= Vladimir Galouzine =

Russian opera singer

Vladimir Vasilyevich Galouzine (Владимир Васильевич Галузин, Vladimir Galuzin, /ru/), born June 11, 1956, is a Russian tenor. He has performed in such Russian operas as The Queen of Spades, Boris Godunov and Khovanshchina and has performed the lead tenor roles in Italian operas including Madama Butterfly, Otello, Tosca, Aida, and Manon Lescaut.

==Career==
Galouzine was born in Rubtsovsk, Soviet Union, a town near Novosibirsk. In 1981, after graduating from the Novosibirsk Conservatory, he joined the Novosibirsk Opera.

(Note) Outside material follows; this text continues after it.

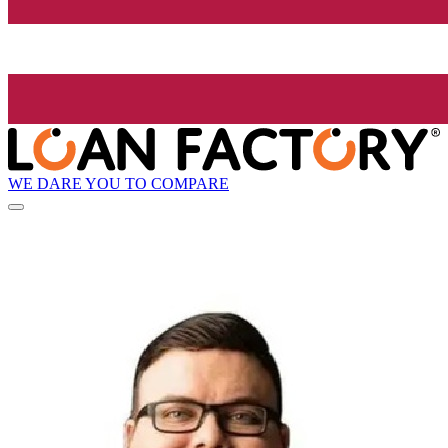
WE DARE YOU TO COMPARE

From 1990 to 2012 he worked regularly with the Mariinsky Opera under Valery Gergiev. His first leading role with the company was the title role in Verdi’s Otello in 1991. In 1993, he debuted as Hermann in Tchaikovsky's The Queen of Spades, a role which he has reprised several times in both Russian and French. He has also performed the title roles in Verdi’s Don Carlo and Rimsky-Korsakov’s Sadko, Radames in Verdi's Aïda, Calaf in Puccini’s Turandot, Des Grieux in Puccini's Manon Lescaut, Cavaradossi in Puccini's Tosca, Alexey in Prokofiev’s The Gambler, Sergey in Shostakovich’s Lady Macbeth of Mtsensk, Khovansky in Mussorgsky's Khovanschina, Canio in Leoncavallo’s I Pagliacci.

He has also performed internationally in many locations.

In 2007, Galouzine was awarded with the honorary title of People's Artist of Russia.

==Personal life==
Vladimir married soprano Nataliya Timchenko.